◆ WHAT NEEDS TO BE DONE ◆
Return the records in full, with every character preserved.
[Opening DATASET RECORDS section]
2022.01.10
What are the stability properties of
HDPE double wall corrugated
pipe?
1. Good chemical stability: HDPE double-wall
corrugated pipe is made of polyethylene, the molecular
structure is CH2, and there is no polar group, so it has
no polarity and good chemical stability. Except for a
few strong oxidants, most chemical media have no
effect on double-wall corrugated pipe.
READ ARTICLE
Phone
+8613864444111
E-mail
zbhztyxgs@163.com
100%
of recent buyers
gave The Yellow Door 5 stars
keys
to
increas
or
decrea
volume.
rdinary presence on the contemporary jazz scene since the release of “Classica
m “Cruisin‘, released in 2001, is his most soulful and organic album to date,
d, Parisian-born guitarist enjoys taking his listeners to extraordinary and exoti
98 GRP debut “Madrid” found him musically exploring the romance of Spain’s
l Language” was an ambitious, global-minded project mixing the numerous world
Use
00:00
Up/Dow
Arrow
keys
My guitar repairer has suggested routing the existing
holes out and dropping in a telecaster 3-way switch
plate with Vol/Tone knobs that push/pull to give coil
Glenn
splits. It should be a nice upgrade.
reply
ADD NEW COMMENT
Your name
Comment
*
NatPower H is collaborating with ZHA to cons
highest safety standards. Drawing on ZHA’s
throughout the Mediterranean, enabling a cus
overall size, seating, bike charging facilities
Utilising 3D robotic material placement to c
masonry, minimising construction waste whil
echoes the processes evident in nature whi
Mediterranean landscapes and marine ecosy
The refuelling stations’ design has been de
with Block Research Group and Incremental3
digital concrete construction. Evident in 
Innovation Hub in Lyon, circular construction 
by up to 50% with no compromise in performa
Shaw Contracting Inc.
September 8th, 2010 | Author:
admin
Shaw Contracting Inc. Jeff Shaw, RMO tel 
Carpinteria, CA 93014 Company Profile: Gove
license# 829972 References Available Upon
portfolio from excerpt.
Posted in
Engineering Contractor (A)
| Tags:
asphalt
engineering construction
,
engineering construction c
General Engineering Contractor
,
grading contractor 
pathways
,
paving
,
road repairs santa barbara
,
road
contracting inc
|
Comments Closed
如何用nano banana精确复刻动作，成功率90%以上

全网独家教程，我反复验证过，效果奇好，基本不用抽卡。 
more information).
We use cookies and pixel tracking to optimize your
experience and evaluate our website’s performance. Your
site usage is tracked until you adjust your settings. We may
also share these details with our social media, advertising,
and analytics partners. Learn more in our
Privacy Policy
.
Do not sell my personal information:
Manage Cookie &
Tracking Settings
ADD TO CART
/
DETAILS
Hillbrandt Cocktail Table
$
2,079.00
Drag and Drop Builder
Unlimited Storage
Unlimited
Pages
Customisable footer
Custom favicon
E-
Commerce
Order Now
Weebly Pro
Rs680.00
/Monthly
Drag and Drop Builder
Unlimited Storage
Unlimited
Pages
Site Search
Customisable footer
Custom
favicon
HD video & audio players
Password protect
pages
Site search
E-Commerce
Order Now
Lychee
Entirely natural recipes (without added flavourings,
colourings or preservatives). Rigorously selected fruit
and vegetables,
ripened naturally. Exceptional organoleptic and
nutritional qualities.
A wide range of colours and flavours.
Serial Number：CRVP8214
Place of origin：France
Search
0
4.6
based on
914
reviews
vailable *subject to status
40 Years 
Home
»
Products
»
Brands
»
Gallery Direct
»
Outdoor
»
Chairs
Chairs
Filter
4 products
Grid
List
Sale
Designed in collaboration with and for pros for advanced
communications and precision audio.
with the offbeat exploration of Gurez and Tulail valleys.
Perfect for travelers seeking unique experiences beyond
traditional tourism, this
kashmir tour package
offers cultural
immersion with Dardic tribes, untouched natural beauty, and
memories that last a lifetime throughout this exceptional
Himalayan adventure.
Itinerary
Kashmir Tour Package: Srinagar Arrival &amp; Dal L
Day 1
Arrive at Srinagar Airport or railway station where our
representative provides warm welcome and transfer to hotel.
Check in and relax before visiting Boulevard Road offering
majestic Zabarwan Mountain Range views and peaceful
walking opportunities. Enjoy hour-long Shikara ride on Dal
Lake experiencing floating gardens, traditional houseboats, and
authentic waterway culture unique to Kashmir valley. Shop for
[Closing DATASET RECORDS section]
◆ WRITTEN RESPONSE ◆
2022.01.10
What are the stability properties of
HDPE double wall corrugated
pipe?
1. Good chemical stability: HDPE double-wall
corrugated pipe is made of polyethylene, the molecular
structure is CH2, and there is no polar group, so it has
no polarity and good chemical stability. Except for a
few strong oxidants, most chemical media have no
effect on double-wall corrugated pipe.
READ ARTICLE
Phone
+8613864444111
E-mail
zbhztyxgs@163.com
100%
of recent buyers
gave The Yellow Door 5 stars
keys
to
increas
or
decrea
volume.
rdinary presence on the contemporary jazz scene since the release of “Classica
m “Cruisin‘, released in 2001, is his most soulful and organic album to date,
d, Parisian-born guitarist enjoys taking his listeners to extraordinary and exoti
98 GRP debut “Madrid” found him musically exploring the romance of Spain’s
l Language” was an ambitious, global-minded project mixing the numerous world
Use
00:00
Up/Dow
Arrow
keys
My guitar repairer has suggested routing the existing
holes out and dropping in a telecaster 3-way switch
plate with Vol/Tone knobs that push/pull to give coil
Glenn
splits. It should be a nice upgrade.
reply
ADD NEW COMMENT
Your name
Comment
*
NatPower H is collaborating with ZHA to cons
highest safety standards. Drawing on ZHA’s
throughout the Mediterranean, enabling a cus
overall size, seating, bike charging facilities
Utilising 3D robotic material placement to c
masonry, minimising construction waste whil
echoes the processes evident in nature whi
Mediterranean landscapes and marine ecosy
The refuelling stations’ design has been de
with Block Research Group and Incremental3
digital concrete construction. Evident in 
Innovation Hub in Lyon, circular construction 
by up to 50% with no compromise in performa
Shaw Contracting Inc.
September 8th, 2010 | Author:
admin
Shaw Contracting Inc. Jeff Shaw, RMO tel 
Carpinteria, CA 93014 Company Profile: Gove
license# 829972 References Available Upon
portfolio from excerpt.
Posted in
Engineering Contractor (A)
| Tags:
asphalt
engineering construction
,
engineering construction c
General Engineering Contractor
,
grading contractor 
pathways
,
paving
,
road repairs santa barbara
,
road
contracting inc
|
Comments Closed
如何用nano banana精确复刻动作，成功率90%以上

全网独家教程，我反复验证过，效果奇好，基本不用抽卡。 
more information).
We use cookies and pixel tracking to optimize your
experience and evaluate our website’s performance. Your
site usage is tracked until you adjust your settings. We may
also share these details with our social media, advertising,
and analytics partners. Learn more in our
Privacy Policy
.
Do not sell my personal information:
Manage Cookie &
Tracking Settings
ADD TO CART
/
DETAILS
Hillbrandt Cocktail Table
$
2,079.00
Drag and Drop Builder
Unlimited Storage
Unlimited
Pages
Customisable footer
Custom favicon
E-
Commerce
Order Now
Weebly Pro
Rs680.00
/Monthly
Drag and Drop Builder
Unlimited Storage
Unlimited
Pages
Site Search
Customisable footer
Custom
favicon
HD video & audio players
Password protect
pages
Site search
E-Commerce
Order Now
Lychee
Entirely natural recipes (without added flavourings,
colourings or preservatives). Rigorously selected fruit
and vegetables,
ripened naturally. Exceptional organoleptic and
nutritional qualities.
A wide range of colours and flavours.
Serial Number：CRVP8214
Place of origin：France
Search
0
4.6
based on
914
reviews
vailable *subject to status
40 Years 
Home
»
Products
»
Brands
»
Gallery Direct
»
Outdoor
»
Chairs
Chairs
Filter
4 products
Grid
List
Sale
Designed in collaboration with and for pros for advanced
communications and precision audio.
with the offbeat exploration of Gurez and Tulail valleys.
Perfect for travelers seeking unique experiences beyond
traditional tourism, this
kashmir tour package
offers cultural
immersion with Dardic tribes, untouched natural beauty, and
memories that last a lifetime throughout this exceptional
Himalayan adventure.
Itinerary
Kashmir Tour Package: Srinagar Arrival &amp; Dal L
Day 1
Arrive at Srinagar Airport or railway station where our
representative provides warm welcome and transfer to hotel.
Check in and relax before visiting Boulevard Road offering
majestic Zabarwan Mountain Range views and peaceful
walking opportunities. Enjoy hour-long Shikara ride on Dal
Lake experiencing floating gardens, traditional houseboats, and
authentic waterway culture unique to Kashmir valley. Shop for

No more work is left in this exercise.